Most people will still tell you, you don't have the perfect storm in North Carolina you had four years ago, but at the moment -- and you see this in the TV ad spending -- proof Governor Romney is going to having to fight for it.
Now let's move on to where we are today in the state of Florida, and look at this, yet another dead heat, 50-46 in our new poll, the president with a slight advantage here in the key state of Florida. Again, just like North Carolina, hard to see Governor Romney winning the race unless he wins Florida.
What is driving that? Let's break down the numbers a little bit. Again, I'm going to sound like a broken record. But you see a slight edge for Romney among men and a bigger lead for the president of the United States among women again the gender divide, a defining factor in the race.
One more look at this. If you look at this, you see some of the issues. To win in Florida, you have to win the independent voters. We're in Tampa. You take the I-49 Corridor across from Orlando. That's where a lot of the independents live, a dead heat right now, a fierce competition for the key voters in the state of Florida.
Here's one thing. As Governor Romney comes to this convention, many people think they will stress a lot of conservative themes. You can't win Florida without winning the moderate vote. Look at the advantage right now. Governor Romney doesn't necessarily have to win among moderates. But he's going to have to do a lot better than this. He's way down among the president right now.

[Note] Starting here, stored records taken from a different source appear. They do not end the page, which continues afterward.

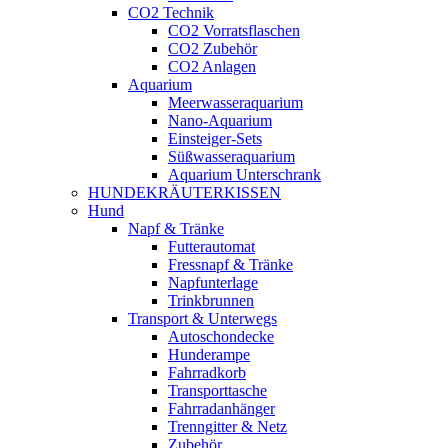
CO2 Technik
CO2 Vorratsflaschen
CO2 Zubehör
CO2 Anlagen
Aquarium
Meerwasseraquarium
Nano-Aquarium
Einsteiger-Sets
Süßwasseraquarium
Aquarium Unterschrank
HUNDEKRÄUTERKISSEN
Hund
Napf & Tränke
Futterautomat
Fressnapf & Tränke
Napfunterlage
Trinkbrunnen
Transport & Unterwegs
Autoschondecke
Hunderampe
Fahrradkorb
Transporttasche
Fahrradanhänger
Trenngitter & Netz
Zubehör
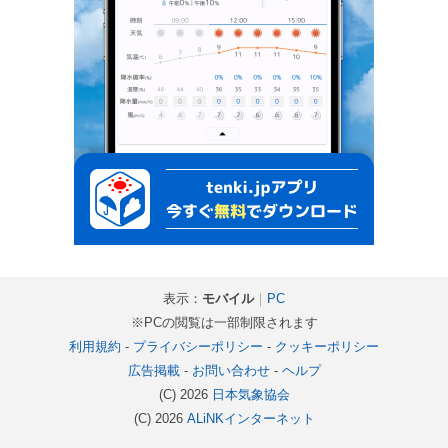
表示：
モバイル
｜
PC
※PCの閲覧は一部制限されます
利用規約
-
プライバシーポリシー
-
クッキーポリシー
広告掲載
-
お問い合わせ
-
ヘルプ
(C) 2026
日本気象協会
(C) 2026
ALiNKインターネット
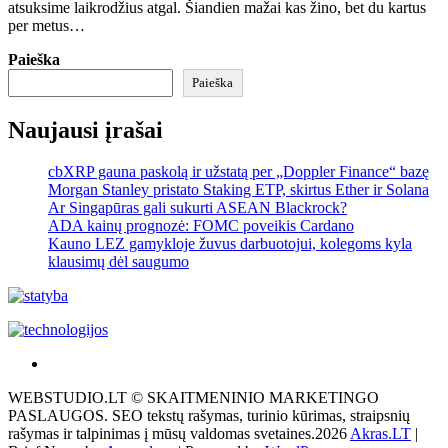
atsuksime laikrodžius atgal. Šiandien mažai kas žino, bet du kartus
per metus…
Paieška
Paieška
Naujausi įrašai
cbXRP gauna paskolą ir užstatą per „Doppler Finance“ bazę
Morgan Stanley pristato Staking ETP, skirtus Ether ir Solana
Ar Singapūras gali sukurti ASEAN Blackrock?
ADA kainų prognozė: FOMC poveikis Cardano
Kauno LEZ gamykloje žuvus darbuotojui, kolegoms kyla
klausimų dėl saugumo
Akras
–
WEBSTUDIO.LT © SKAITMENINIO MARKETINGO
tai
PASLAUGOS. SEO tekstų rašymas, turinio kūrimas, straipsnių
žemės
rašymas ir talpinimas į mūsų valdomas svetaines.2026
Akras.LT
|
ploto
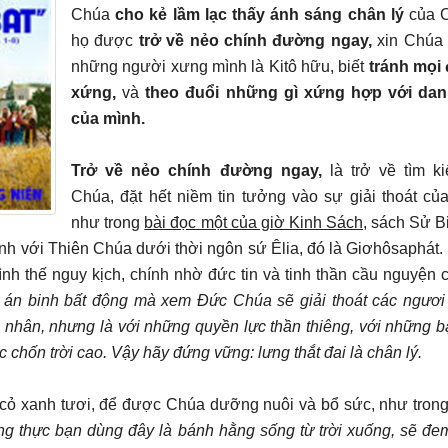
Chúa
cho kẻ lầm lạc thấy ánh sáng chân lý
của C
họ được
trở về nẻo chính đường ngay,
xin Chúa 
những người xưng mình là Kitô hữu, biết
tránh mọi 
xứng,
và
theo đuổi những gì xứng hợp với dan
của mình.
Trở về nẻo chính đường ngay,
là trở về tìm 
Chúa, đặt hết niềm tin tưởng vào sự giải thoát củ
như trong
bài đọc một của giờ Kinh Sách
, sách Sử B
hành với Thiên Chúa dưới thời ngôn sứ Êlia, đó là Giơhôsaphát.
ình thế nguy kịch, chính nhờ đức tin và tinh thần cầu nguyện 
 án binh bất động mà xem Đức Chúa sẽ giải thoát các ngươi
nhân, nhưng là với những quyền lực thần thiêng, với những b
 ác chốn trời cao. Vậy hãy đứng vững: lưng thắt đai là chân lý.
g cỏ xanh tươi, để được Chúa dưỡng nuôi và bổ sức, như tron
g thực bạn dùng đây là bánh hằng sống từ trời xuống, sẽ đem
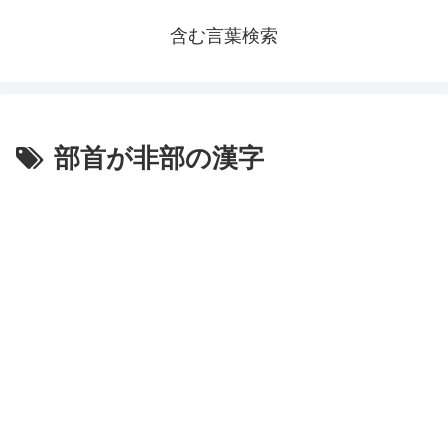
含む言葉検索
部首が非部の漢字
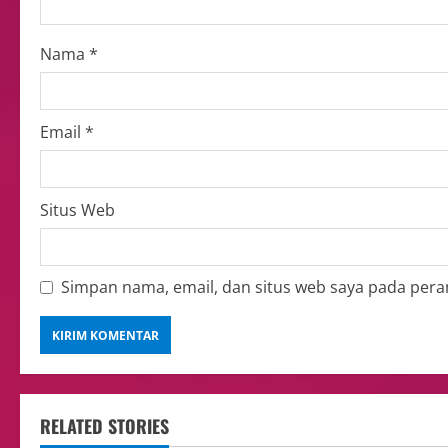
Nama
*
Email
*
Situs Web
Simpan nama, email, dan situs web saya pada pera
RELATED STORIES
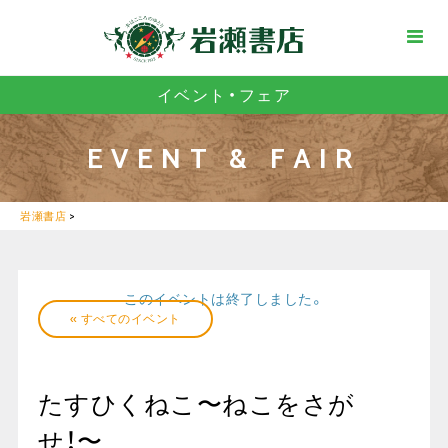
イベント・フェア
EVENT & FAIR
岩瀬書店
>
このイベントは終了しました。
« すべてのイベント
たすひくねこ〜ねこをさが
せ！〜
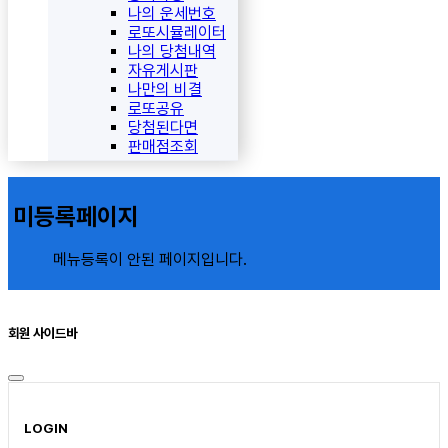
나의 운세번호
로또시뮬레이터
나의 당첨내역
자유게시판
나만의 비결
로또공유
당첨된다면
판매점조회
미등록페이지
메뉴등록이 안된 페이지입니다.
회원 사이드바
LOGIN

As he focuses on a national message here at his convention, he also has to worry about the state he will be in, Wolf, and that is Florida, right now a dead heat. The Romney campaign -- we have it at four points. The Romney campaign says it's at two points. Any way you see it, it's a tossup.
BLITZER: Very, very close in North Carolina and kin Florida.
John, come on over. I want to expand this conversation.
Gloria Borger is here. Candy Crowley is here as well.
Are you surprised by how competitive, Gloria, these two states are?
GLORIA BORGER, CNN POLITICAL ANALYST: No, I think we're going to see these polls get closer and closer, because that's where you see the national polls are heading. Also, these are now likely voters we're talking about. So these are people who are actually going to go to the polls. So it's a more accurate count.
Another thing about North Carolina, which is I think the Obama campaign has spent about $9 million, the Romney campaign almost $8 million. Almost at parity there. North Carolina is something the Romney campaign needs to win. I bet they're going to start spending a little bit more money in North Carolina. Closing the gap in Florida, good for the Romney campaign, but almost there is not good enough.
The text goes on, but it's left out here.